Facility-level emissions associated with energy

For all treatment trains in the national inventory, we calculated electricity and natural gas consumption, as well as on-site electricity generation from biogas utilization. We used energy calculations from the results of process models in GPS-X reported by Tarallo et al.16. Because our study includes treatment trains beyond those reported by Tarallo et al., we used mass and heat balances for unit processes to determine energy requirements for treatment trains that were not modelled previously16 (details in Supplementary Methods section 2.3.1).

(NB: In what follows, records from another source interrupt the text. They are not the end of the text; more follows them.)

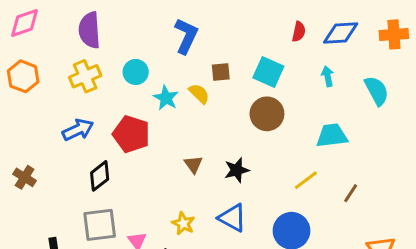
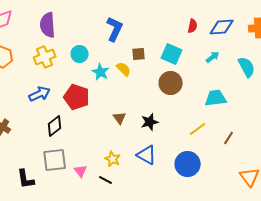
cyan arrow: (328, 76) -> (213, 57), turned 64

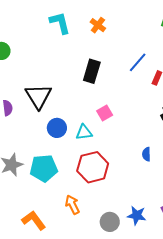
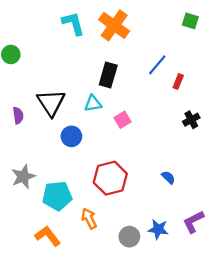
orange cross: (98, 25) -> (114, 25), size x1.8
cyan triangle: (84, 132) -> (93, 103), moved
blue semicircle: (146, 154) -> (168, 177), moved, turned 136
cyan pentagon: (44, 168) -> (57, 196), moved

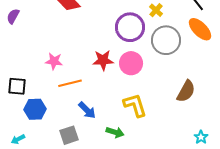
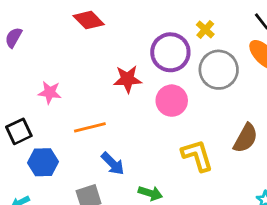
red star: (103, 60) -> (127, 79), moved
pink star: (54, 61) -> (50, 93), moved
black square: (17, 86) -> (19, 131), turned -30
yellow L-shape: (135, 105) -> (197, 156), moved

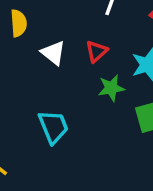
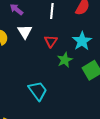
white triangle: (53, 53) -> (25, 32), moved, turned 35

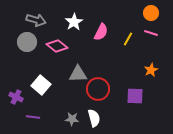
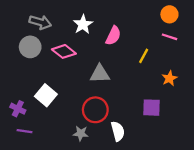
yellow line: (128, 39) -> (144, 56), moved
gray triangle: (78, 74) -> (100, 74), moved
red circle: (98, 89) -> (95, 110), moved
purple line: (33, 117) -> (25, 131), moved
white semicircle: (94, 118) -> (118, 131), moved

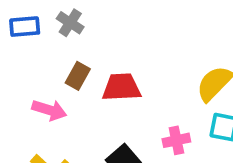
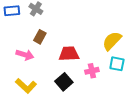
red trapezoid: (121, 87) -> (69, 54), moved

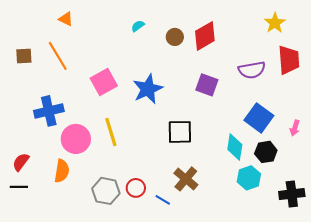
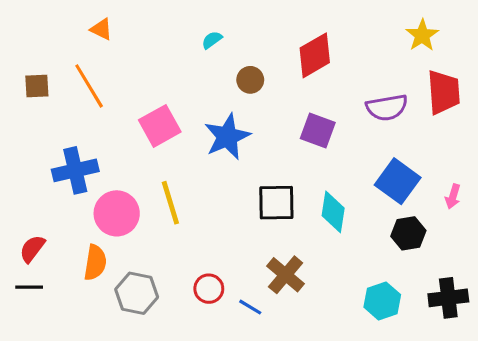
brown circle: (175, 37) -> (250, 80), moved
cyan diamond: (235, 147) -> (333, 212), moved
cyan hexagon: (249, 178) -> (382, 301), moved
gray hexagon: (106, 191) -> (137, 293), moved

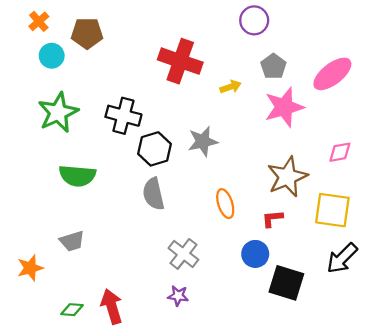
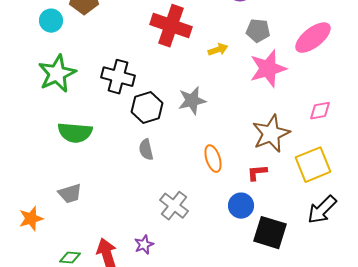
gray pentagon: (273, 66) -> (258, 31), turned -30
gray semicircle: (153, 194) -> (146, 150), size x0.7
yellow square: (332, 210) -> (313, 165), turned -30
purple star: (178, 296) -> (144, 245), moved, turned -30

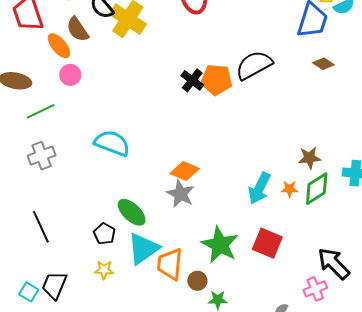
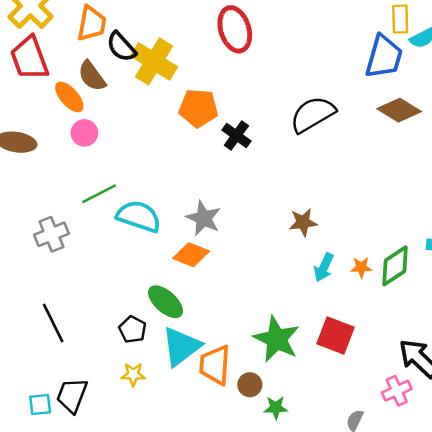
brown diamond: (323, 64) -> (399, 110), size x1.6
orange pentagon: (216, 80) -> (198, 108), moved
green line: (41, 111) -> (99, 194), moved
brown star: (310, 158) -> (303, 222), moved
orange diamond: (185, 171) -> (191, 255), moved
cyan arrow: (259, 188) -> (324, 267), size x0.7
gray star: (181, 194) -> (204, 218), moved
cyan square: (29, 292) -> (40, 404), turned -36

To estimate the GHG emissions associated with electricity consumption, we assigned each facility a regional emissions factor (kg CO2e kWh−1). Specifically, we used existing model results that simulate the energy mix across 134 simulated subregions of the USA, reflecting state-level and utility boundaries and capturing the existing variation to maintain load–interchange–generation balance39. We calculated electricity emissions factor (kg CO2e kWh−1) for each geographic region using the corresponding total emissions (kg CO2e) divided by the net power generated, as reported in National Renewable Energy Laboratory (NREL) Standard Scenarios Cambium data for 202017,40. We used data from the mid-case scenario based on central parameter values, including future electricity consumption, fuel costs and technology selection. We also calculated full fuel cycle GHG emissions for electricity and natural gas using the Greenhouse gases, Regulated Emissions, and Energy use in Technologies (GREET) model41 (Supplementary Table 18).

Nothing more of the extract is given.